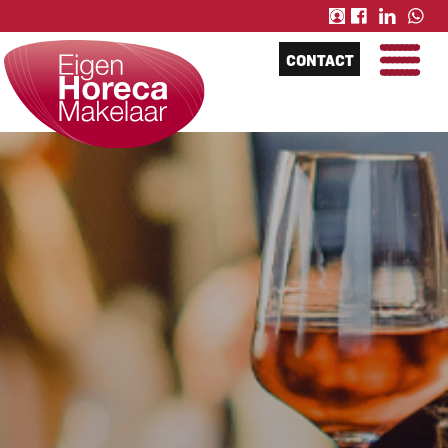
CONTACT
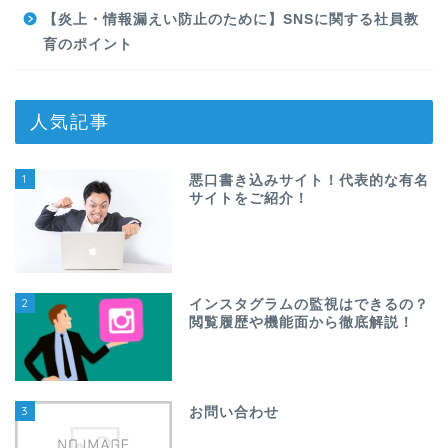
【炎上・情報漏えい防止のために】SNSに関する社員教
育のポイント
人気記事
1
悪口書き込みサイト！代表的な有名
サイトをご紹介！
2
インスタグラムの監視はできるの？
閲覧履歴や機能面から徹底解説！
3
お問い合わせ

==

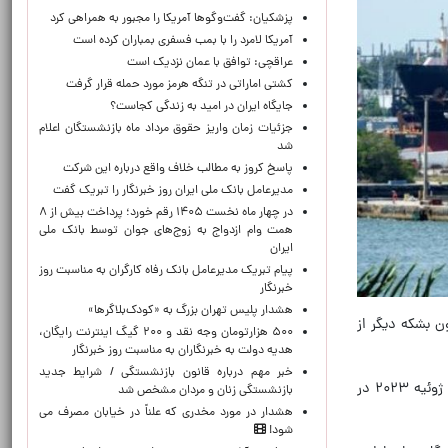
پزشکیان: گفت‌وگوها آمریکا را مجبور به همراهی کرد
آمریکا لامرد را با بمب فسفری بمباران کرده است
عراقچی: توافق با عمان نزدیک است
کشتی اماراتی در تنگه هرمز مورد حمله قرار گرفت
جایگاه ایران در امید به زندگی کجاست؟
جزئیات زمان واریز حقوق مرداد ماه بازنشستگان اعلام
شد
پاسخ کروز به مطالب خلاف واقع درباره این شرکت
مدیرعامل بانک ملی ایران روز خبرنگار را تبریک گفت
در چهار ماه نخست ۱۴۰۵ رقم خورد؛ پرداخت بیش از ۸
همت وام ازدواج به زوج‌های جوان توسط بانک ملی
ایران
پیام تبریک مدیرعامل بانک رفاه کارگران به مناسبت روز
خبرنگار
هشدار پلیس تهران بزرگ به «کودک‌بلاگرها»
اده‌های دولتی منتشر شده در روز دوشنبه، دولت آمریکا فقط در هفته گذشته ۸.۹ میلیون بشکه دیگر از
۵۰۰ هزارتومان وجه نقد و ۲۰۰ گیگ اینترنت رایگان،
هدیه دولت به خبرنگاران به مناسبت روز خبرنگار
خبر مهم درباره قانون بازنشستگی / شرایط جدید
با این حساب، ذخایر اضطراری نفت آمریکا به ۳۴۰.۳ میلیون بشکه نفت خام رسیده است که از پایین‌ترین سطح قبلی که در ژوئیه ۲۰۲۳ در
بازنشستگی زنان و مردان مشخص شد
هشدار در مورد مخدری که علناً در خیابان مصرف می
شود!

▸ TASK: Look for the word "آمریکا" in every line of the listing and copy the lines that have it.

▸ RESPONSE:
پزشکیان: گفت‌وگوها آمریکا را مجبور به همراهی کرد
آمریکا لامرد را با بمب فسفری بمباران کرده است
اده‌های دولتی منتشر شده در روز دوشنبه، دولت آمریکا فقط در هفته گذشته ۸.۹ میلیون بشکه دیگر از
با این حساب، ذخایر اضطراری نفت آمریکا به ۳۴۰.۳ میلیون بشکه نفت خام رسیده است که از پایین‌ترین سطح قبلی که در ژوئیه ۲۰۲۳ در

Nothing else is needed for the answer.